Friday, April 27, 2018

Monday

First I was filled with anticipation.

Now I'm full of fear.

First I was eager.

Now, not so much.

My new chair arrives on Monday in the late afternoon. We've gone through a lengthy process trying to get exactly the right fit, exactly the right wheels, exactly the right height. Measurements were taken and tryouts were had. Finally, the colour was picked and then, the chair was ordered and went under construction. This brand builds each wheelchair from the specifications given. They had been given.

It has been a long road, over a year and a half, to get to this point. And now it's here. I'm not sure now if I should have done this at all. True, my present wheelchair (I can't even used the words 'my old chair') is in really rough shape. True, after sitting for a day in it I experience pain. True. True. True.

But.

There's always a 'but.'

But my present chair has carried me around the world. It's gotten on and off airplanes, in and out of trucks and back seats, its waited for me outside airplane and rental car doors. It's sturdy. It's tough. And it's proven it can carry me anywhere I want to go. I trust it.

I trust it.

And it's a trust that's been earned. Even when I put the chair under extreme stress, it holds me, it rolls forward when I push it up steep ramps. We've been through breakdowns, of course, I don't know how many foot rests I've gone through, or how many times the brakes have needed adjustment, but that's minor stuff. The major stuff? It carries me without complaint.

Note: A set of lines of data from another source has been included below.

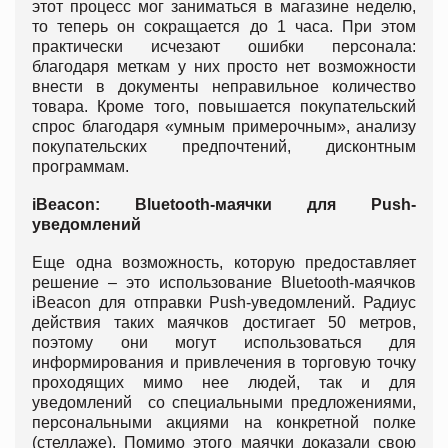
этот процесс мог заниматься в магазине неделю,
то теперь он сокращается до 1 часа. При этом
практически исчезают ошибки персонала:
благодаря меткам у них просто нет возможности
внести в документы неправильное количество
товара. Кроме того, повышается покупательский
спрос благодаря «умным примерочным», анализу
покупательских предпочтений, дисконтным
программам.
iBeacon: Bluetooth-маячки для Push-
уведомлений
Еще одна возможность, которую предоставляет
решение – это использование Bluetooth-маячков
iBeacon для отправки Push-уведомлений. Радиус
действия таких маячков достигает 50 метров,
поэтому они могут использоваться для
информирования и привлечения в торговую точку
проходящих мимо нее людей, так и для
уведомлений со специальными предложениями,
персональными акциями на конкретной полке
(стеллаже). Помимо этого маячки доказали свою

This new chair is carbon fiber. They say it's really strong.

It's really light. Impossibly light.

I will be the first person to ever have rolled in this new chair, it's freshly made, paint barely dry. How do I know I won't be in some far flung place when the chair collapses? How do I know I'll make it home?

I wonder how I can explain to someone who's never used a wheelchair what the relationship is between my body, my very self, and the wheelchair I sit in?

But come Monday, I will have a new chair.

And a new relationship to build.

4 comments:

clairesmum said...

Even though your logical mind accepted the need for a new chair at some point along the 1.5 year process of receiving one. now that the time is here, it is a scary change....one that needs to happen and is terrifying at the same time.....
hoping all goes well when you and your next chair are getting to know each other.

ABEhrhardt said...

You're going to find out how strong carbon fibers are. And the strength you've built up is going to feel doubled.

I'm sure you've asked the makers every possible question about strength and durability - or you wouldn't have proceeded.

Your old chair has faithfully performed its duties: let it retire.

Dreamtime8 said...

Perhaps you could think about it from the view of those who are making your chair:

"Did we make it the best we could?"

"Did we get the measurements exactly right?"

"Is the color the right shade he asked for?"

"Did we tighten all the bolts correctly?"

"Is he going to like it?"

I'd like to think that those who make wheelchairs know the importance of such an item and would be just as concerned that it works right for you.

Ron Arnold said...

You've got an intimate relationship with your mobility device. You've relied on it and it's rarely disappointed you. Trepidation would certainly be expected!

I ride bicycles a lot. In nicer weather they're my primary form of transportation to / from work. (About 8 miles one way.) My older bikes had been made of aluminum frames. An acquaintance actually GAVE me a carbon fiber bike they didn't want to use anymore. There is no comparison in terms of weight and strength. It's a great bike - and I FLY on the thing! You know what though? I still ride the aluminum ones on occasion - just cuz I like 'em. We have a relationship. =)

I hope your new chair surpasses your expectations and meets your every need with flying colors!